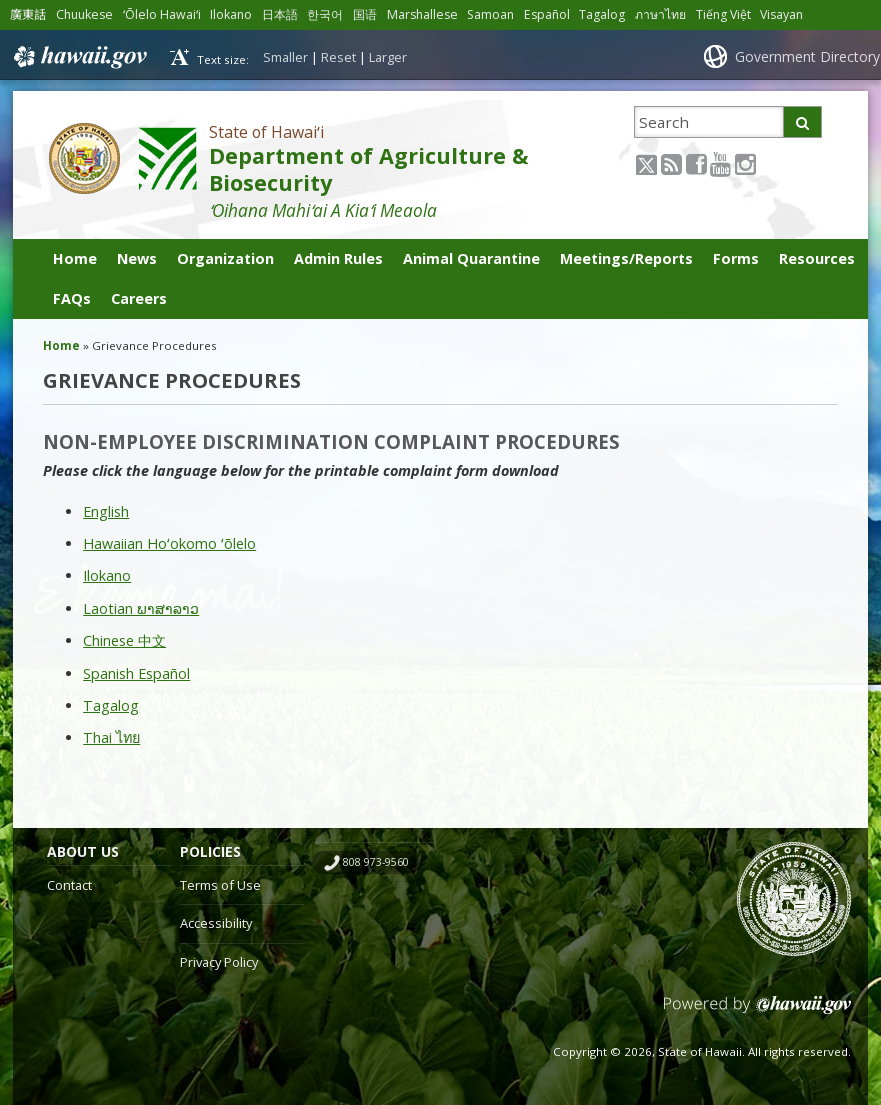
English (106, 511)
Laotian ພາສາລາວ (141, 608)
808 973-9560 (376, 862)
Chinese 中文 (124, 640)
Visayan (781, 14)
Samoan (490, 14)
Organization (225, 258)
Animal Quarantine (471, 258)
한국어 (325, 14)
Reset (338, 57)
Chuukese (84, 14)
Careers (139, 298)
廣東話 (28, 14)
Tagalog (602, 14)
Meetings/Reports (626, 258)
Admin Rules (338, 258)
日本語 (280, 14)
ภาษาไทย (660, 14)
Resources (817, 258)
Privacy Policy (219, 962)
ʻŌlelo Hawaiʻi (162, 14)
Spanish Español (136, 673)
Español (547, 14)
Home (75, 258)
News (137, 258)
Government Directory (807, 56)
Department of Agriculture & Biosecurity (368, 169)
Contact (69, 885)
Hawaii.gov (78, 57)
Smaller (285, 57)
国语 (365, 14)
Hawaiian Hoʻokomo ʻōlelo (169, 543)
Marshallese (422, 14)
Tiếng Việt (723, 14)
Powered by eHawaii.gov (757, 1012)
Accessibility (216, 923)
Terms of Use (220, 885)
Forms (736, 258)
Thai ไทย (111, 737)
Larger (388, 57)
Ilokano (231, 14)
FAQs (72, 298)
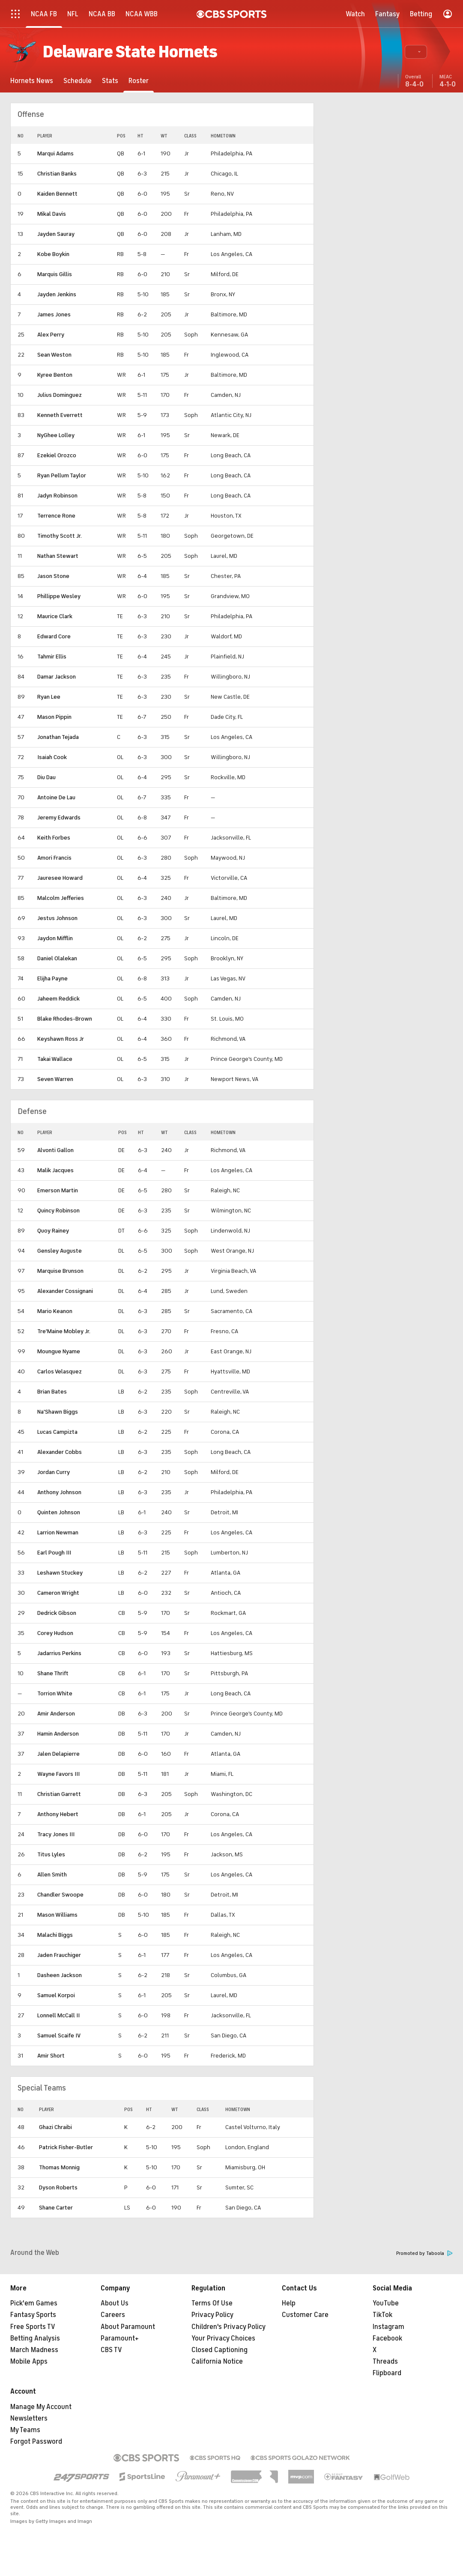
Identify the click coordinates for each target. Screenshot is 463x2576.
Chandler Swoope (60, 1894)
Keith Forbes (53, 837)
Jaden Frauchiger (59, 1955)
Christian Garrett (59, 1794)
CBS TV (111, 2350)
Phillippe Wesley (59, 596)
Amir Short (51, 2055)
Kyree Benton (54, 374)
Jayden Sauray (56, 234)
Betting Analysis (35, 2338)
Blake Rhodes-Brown (64, 1018)
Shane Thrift (53, 1673)
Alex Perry (50, 334)
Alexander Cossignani (65, 1291)
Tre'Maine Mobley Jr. (63, 1331)
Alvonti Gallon (55, 1150)
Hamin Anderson (58, 1733)
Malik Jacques (55, 1170)
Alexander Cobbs (59, 1452)
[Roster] (138, 80)
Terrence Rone (56, 515)
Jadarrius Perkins (59, 1653)
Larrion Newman (57, 1532)
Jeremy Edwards (59, 817)
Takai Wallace (54, 1059)
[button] (416, 52)
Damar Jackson (56, 676)
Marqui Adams (55, 153)
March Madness (34, 2350)
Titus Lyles (51, 1854)
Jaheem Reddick (58, 998)
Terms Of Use (212, 2303)
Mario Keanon (54, 1311)
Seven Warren (55, 1079)
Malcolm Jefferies (60, 898)
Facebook (387, 2338)
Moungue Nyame (58, 1351)
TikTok (382, 2315)
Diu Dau (46, 777)
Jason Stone (53, 576)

§ What to produce
Output, unchanged, the lines from the line with "Malcolm Jefferies (60, 898)" through the final line of the material.

§ Output for this task
Malcolm Jefferies (60, 898)
Facebook (387, 2338)
Moungue Nyame (58, 1351)
TikTok (382, 2315)
Diu Dau (46, 777)
Jason Stone (53, 576)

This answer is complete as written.